Cette orientation correspond d’ailleurs aux objectifs affichés de la mandature Njikam, qui mettent explicitement l’accent sur la coopération décentralisée, les relations avec le secteur privé et la réalisation de projets structurants en France et au Cameroun.

Le conflit de gouvernance ne doit pas effacer l’enjeu de fond

C’est probablement là que se trouve le paradoxe d’EFRACAM. Alors que l’association dispose d’un objet statutaire tourné vers le rassemblement des élus d’origine ou de nationalité camerounaise en France, la promotion de leurs intérêts, la coopération décentralisée et les relations avec les partenaires, elle se retrouve enfermée dans une bataille autour de sa propre représentation.

La question fondamentale devient donc simple : EFRACAM doit-elle être définie par ceux qui revendiquent son contrôle ou par la mission qu’elle s’est donnée ? La réponse ne pourra être apportée ni par les titres universitaires des protagonistes, ni par le nombre de communiqués publiés, ni par les déclarations les plus offensives.
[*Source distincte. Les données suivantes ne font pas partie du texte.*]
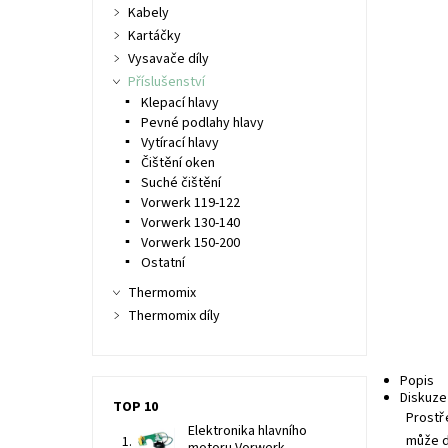
Kabely
Kartáčky
Vysavače díly
Příslušenství
Klepací hlavy
Pevné podlahy hlavy
Vytírací hlavy
Čištění oken
Suché čištění
Vorwerk 119-122
Vorwerk 130-140
Vorwerk 150-200
Ostatní
Thermomix
Thermomix díly
Popis
Diskuze
TOP 10
Prostř
Elektronika hlavního
může d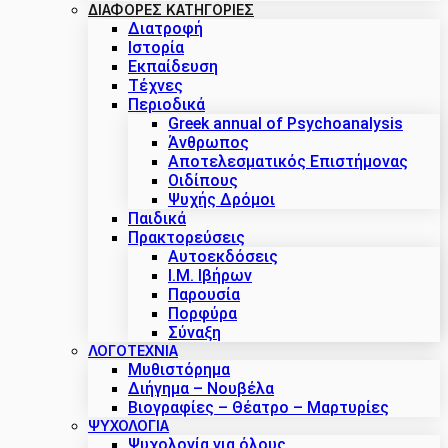
ΔΙΑΦΟΡΕΣ ΚΑΤΗΓΟΡΙΕΣ
Διατροφή
Ιστορία
Εκπαίδευση
Τέχνες
Περιοδικά
Greek annual of Psychoanalysis
Άνθρωπος
Αποτελεσματικός Επιστήμονας
Οιδίπους
Ψυχής Δρόμοι
Παιδικά
Πρακτoρεύσεις
Αυτοεκδόσεις
Ι.Μ. Ιβήρων
Παρουσία
Πορφύρα
Σύναξη
ΛΟΓΟΤΕΧΝΙΑ
Μυθιστόρημα
Διήγημα – Νουβέλα
Βιογραφίες – Θέατρο – Μαρτυρίες
ΨΥΧΟΛΟΓΙΑ
Ψυχολογία για όλους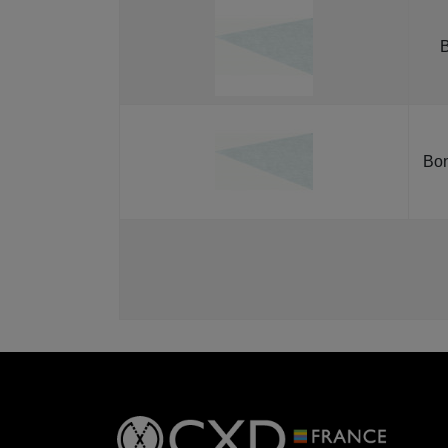
B
Bon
Elle devra reposer sur les statuts, les procès-verbaux, les conditions de convocation des assemblées, les listes de membres habilités à voter, les décisions administratives et, le cas échéant, les décisions des juridictions compétentes.
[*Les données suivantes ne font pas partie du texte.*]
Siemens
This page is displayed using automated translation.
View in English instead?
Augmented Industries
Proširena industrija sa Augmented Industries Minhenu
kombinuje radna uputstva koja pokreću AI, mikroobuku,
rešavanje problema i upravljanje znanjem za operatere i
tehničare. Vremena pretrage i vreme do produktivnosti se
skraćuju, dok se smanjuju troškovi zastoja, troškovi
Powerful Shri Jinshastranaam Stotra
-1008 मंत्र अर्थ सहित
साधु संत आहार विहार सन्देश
La justice comme arbitre, les réalisations comme juge du réel

Le contentieux est désormais suffisamment sérieux pour que les protagonistes aient intérêt à laisser les juridictions françaises établir les droits de chacun.
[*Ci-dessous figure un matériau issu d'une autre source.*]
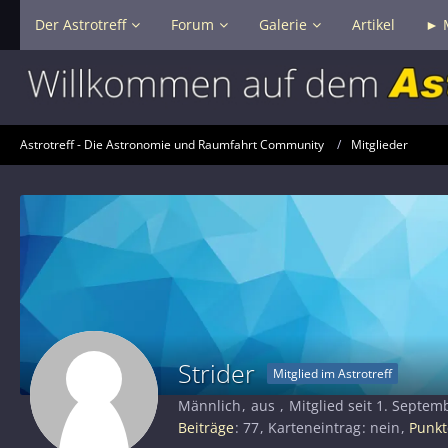
Der Astrotreff
Forum
Galerie
Artikel
► 
Astrotreff - Die Astronomie und Raumfahrt Community
Mitglieder
Strider
Mitglied im Astrotreff
Männlich
aus
Mitglied seit 1. Septem
Beiträge
77
Karteneintrag
nein
Punkt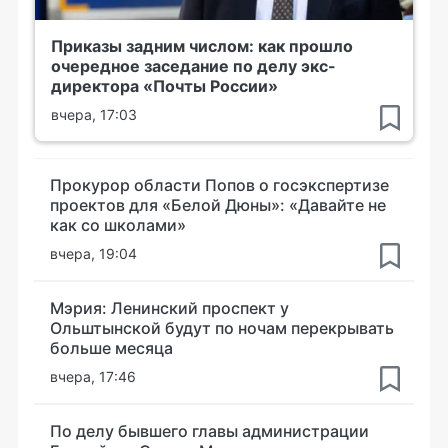
Приказы задним числом: как прошло
очередное заседание по делу экс-
директора «Почты России»
вчера, 17:03
Прокурор области Попов о госэкспертизе
проектов для «Белой Дюны»: «Давайте не
как со школами»
вчера, 19:04
Мэрия: Ленинский проспект у
Ольштынской будут по ночам перекрывать
больше месяца
вчера, 17:46
По делу бывшего главы администрации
Le quotidien Mutations rapportait le 15 septembre 2026 que Pierre De Gaétan Njikam avait engagé des démarches judiciaires à Paris contre des personnes se présentant comme dirigeants ou anciens dirigeants d’EFRACAM. Le journal présentait également les accusations de « manœuvres frauduleuses » formulées par le camp Njikam, tout en les attribuant à leurs auteurs.

Parallèlement, le camp Kibong A Mira affirme que son assemblée du 4 juillet aurait été régulièrement organisée et que sa nouvelle gouvernance serait désormais la seule habilitée à représenter l’association.

Le dossier est donc loin d’être juridiquement clos.

Mais une autre vérité existe : celle du terrain. À Elig-Mfomo, à Douala, à Yaoundé et dans les autres territoires concernés, les populations et les collectivités attendent moins des querelles de gouvernance que des résultats comme des projets agricoles, les  partenariats économiques, les  équipements, les formation, les investissements et  les emplois.

Et une diaspora capable de transformer son expérience acquise à l’étranger en valeur ajoutée pour les territoires camerounais.

Le véritable respect des institutions se mesurera aux actes

Il serait donc réducteur de transformer cette crise en affrontement entre personnes. Le véritable enjeu est plus grand. Si le Haut Patronage présidentiel a été accordé à une manifestation portée par EFRACAM, sa valeur symbolique exige que tous les acteurs s’astreignent à la plus grande rigueur dans l’usage du nom, de l’autorité et des institutions de la République.

Mais cette même exigence impose aussi de ne pas confondre soutien institutionnel à une initiative et arbitrage d’un conflit interne à une association. Le Chef de l’État peut patronner une initiative. Les statuts organisent la vie d’une association. Et la justice tranche les litiges lorsque les parties ne parviennent plus à s’accorder.

C’est précisément cette séparation qu’il convient de préserver. EFRACAM existe depuis 2015. Elle a été créée pour fédérer des élus et professionnels français d’origine ou de nationalité camerounaise et favoriser notamment la coopération avec le Cameroun.

Son avenir ne devrait donc pas être déterminé par la victoire médiatique d’un camp sur un autre. Il devrait l’être par la capacité de ses dirigeants à démontrer, pièces à l’appui, leur légitimité et, surtout, par leur aptitude à transformer cette légitimité en résultats concrets pour les territoires.

Car, au bout du compte, les communiqués s’oublient. Les procès-verbaux restent. Les décisions de justice s’imposent. Mais les projets réalisés, eux, demeurent dans la mémoire des populations. C’est sur ce terrain-là que se jouera véritablement la crédibilité d’EFRACAM.